» **Work to complete**:
A line belongs in the answer only if it contains the word "Order"; copy every such line from the listing below.

» **Exercise inputs**:
____________

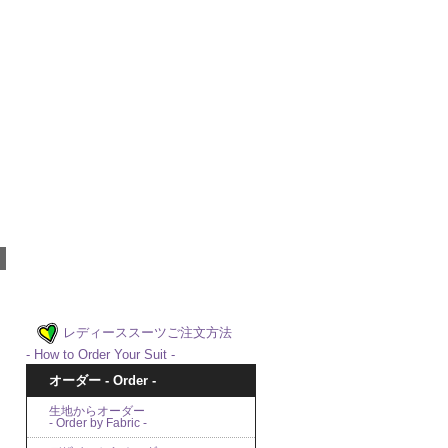
レディーススーツご注文方法
- How to Order Your Suit -
オーダー - Order -
生地からオーダー
- Order by Fabric -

____________

» **Response for this exercise**:
- How to Order Your Suit -
オーダー - Order -
- Order by Fabric -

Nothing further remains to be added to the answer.